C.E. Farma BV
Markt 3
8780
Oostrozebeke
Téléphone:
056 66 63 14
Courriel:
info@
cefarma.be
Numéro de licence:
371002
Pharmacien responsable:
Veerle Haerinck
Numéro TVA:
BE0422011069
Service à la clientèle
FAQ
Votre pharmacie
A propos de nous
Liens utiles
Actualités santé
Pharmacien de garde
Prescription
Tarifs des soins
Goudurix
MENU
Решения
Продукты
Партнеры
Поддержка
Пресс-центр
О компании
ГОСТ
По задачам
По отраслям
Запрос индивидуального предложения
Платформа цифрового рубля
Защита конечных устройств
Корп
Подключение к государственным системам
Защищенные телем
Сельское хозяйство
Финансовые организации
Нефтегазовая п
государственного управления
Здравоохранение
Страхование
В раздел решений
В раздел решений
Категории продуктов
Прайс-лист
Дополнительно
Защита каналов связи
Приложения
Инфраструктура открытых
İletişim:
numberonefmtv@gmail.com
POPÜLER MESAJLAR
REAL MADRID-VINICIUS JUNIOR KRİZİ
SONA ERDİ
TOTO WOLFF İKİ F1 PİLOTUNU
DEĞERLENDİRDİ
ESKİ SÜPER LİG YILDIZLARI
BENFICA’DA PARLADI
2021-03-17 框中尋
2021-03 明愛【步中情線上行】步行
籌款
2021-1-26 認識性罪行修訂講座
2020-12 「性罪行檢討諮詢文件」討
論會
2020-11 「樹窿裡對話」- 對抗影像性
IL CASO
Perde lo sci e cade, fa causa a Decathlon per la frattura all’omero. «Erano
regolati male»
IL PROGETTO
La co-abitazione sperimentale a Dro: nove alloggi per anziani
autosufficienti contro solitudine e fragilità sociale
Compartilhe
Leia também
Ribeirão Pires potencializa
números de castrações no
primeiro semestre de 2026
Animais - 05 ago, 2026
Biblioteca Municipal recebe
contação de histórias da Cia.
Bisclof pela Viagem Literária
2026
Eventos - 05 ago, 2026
---
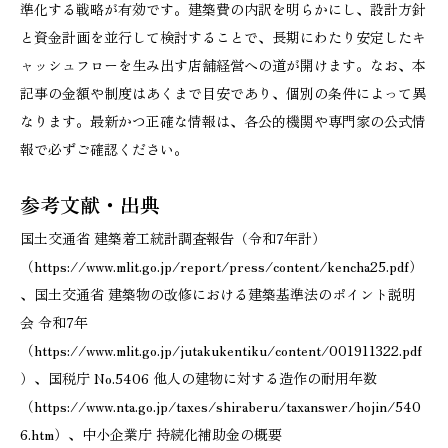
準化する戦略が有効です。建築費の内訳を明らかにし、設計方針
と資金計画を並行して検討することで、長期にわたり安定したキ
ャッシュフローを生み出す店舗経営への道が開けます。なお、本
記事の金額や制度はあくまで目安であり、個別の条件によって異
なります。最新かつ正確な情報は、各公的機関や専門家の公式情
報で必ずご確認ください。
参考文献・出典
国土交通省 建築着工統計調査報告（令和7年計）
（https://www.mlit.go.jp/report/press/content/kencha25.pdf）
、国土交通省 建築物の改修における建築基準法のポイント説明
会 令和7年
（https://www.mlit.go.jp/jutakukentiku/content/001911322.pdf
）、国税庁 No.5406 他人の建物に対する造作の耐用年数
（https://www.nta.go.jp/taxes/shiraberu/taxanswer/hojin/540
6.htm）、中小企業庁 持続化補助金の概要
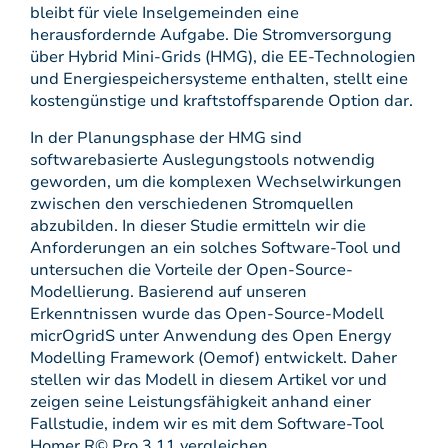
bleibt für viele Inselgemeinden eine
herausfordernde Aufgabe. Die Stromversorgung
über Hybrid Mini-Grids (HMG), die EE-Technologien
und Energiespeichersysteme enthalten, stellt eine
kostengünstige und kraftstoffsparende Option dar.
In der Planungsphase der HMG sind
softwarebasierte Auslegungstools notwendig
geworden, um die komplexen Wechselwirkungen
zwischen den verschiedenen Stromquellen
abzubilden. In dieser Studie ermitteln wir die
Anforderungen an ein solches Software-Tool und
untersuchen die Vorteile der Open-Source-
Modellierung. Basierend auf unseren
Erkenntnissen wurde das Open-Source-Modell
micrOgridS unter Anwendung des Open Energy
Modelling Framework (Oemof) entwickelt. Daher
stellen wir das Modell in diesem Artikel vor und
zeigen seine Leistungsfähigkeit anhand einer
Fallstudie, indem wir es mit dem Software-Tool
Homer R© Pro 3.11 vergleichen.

» **WORK INSTRUCTION**: Each line above with the word "content" needs to be copied.

» **RESULT**:
（https://www.mlit.go.jp/report/press/content/kencha25.pdf）
（https://www.mlit.go.jp/jutakukentiku/content/001911322.pdf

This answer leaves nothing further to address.